Dataset entries:
----

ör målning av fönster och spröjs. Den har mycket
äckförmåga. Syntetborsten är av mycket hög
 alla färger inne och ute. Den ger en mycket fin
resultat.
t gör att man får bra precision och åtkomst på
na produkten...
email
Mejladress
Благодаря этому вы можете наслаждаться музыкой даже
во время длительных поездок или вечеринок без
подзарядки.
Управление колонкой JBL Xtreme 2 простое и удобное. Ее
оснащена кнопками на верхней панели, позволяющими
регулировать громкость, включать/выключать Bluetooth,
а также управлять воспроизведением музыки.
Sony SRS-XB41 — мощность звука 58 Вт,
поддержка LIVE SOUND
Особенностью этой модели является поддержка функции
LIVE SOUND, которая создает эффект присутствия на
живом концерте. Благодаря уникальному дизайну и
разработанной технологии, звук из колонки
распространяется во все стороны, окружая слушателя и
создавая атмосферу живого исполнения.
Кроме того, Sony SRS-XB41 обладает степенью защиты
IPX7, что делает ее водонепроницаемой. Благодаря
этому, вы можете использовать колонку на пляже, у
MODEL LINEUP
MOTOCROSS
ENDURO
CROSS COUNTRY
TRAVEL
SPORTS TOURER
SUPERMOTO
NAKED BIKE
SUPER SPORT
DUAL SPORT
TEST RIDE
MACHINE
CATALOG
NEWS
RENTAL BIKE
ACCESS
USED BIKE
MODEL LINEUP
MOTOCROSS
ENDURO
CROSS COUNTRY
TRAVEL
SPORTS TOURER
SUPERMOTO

----

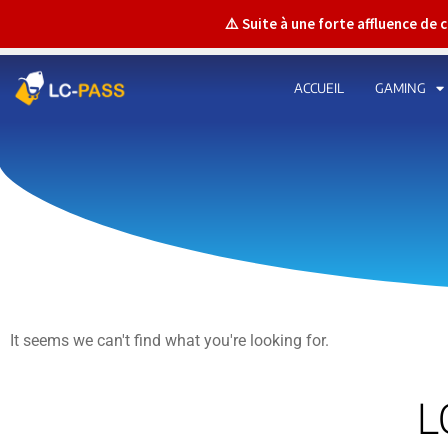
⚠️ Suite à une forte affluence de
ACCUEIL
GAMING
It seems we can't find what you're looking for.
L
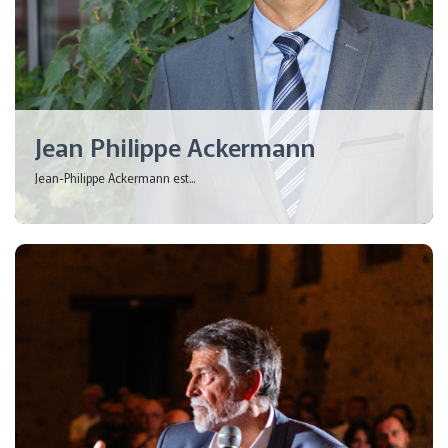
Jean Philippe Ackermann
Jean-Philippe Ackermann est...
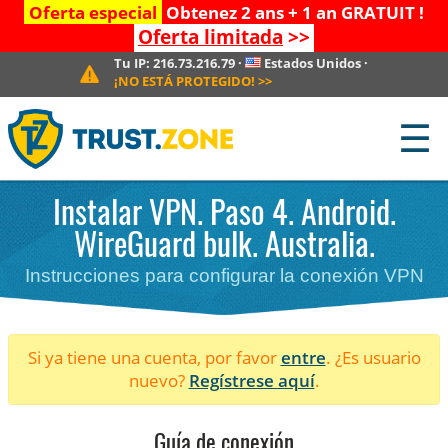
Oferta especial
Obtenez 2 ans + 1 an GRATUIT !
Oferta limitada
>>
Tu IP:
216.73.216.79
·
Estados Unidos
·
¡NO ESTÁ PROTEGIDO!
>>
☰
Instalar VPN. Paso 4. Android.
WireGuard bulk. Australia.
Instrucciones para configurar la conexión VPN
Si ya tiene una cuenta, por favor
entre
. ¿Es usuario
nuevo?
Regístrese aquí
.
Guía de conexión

----

- **Your objective**
The answer must consist of each line from the data that includes the string "LIVE".

- **Your solution**
поддержка LIVE SOUND
LIVE SOUND, которая создает эффект присутствия на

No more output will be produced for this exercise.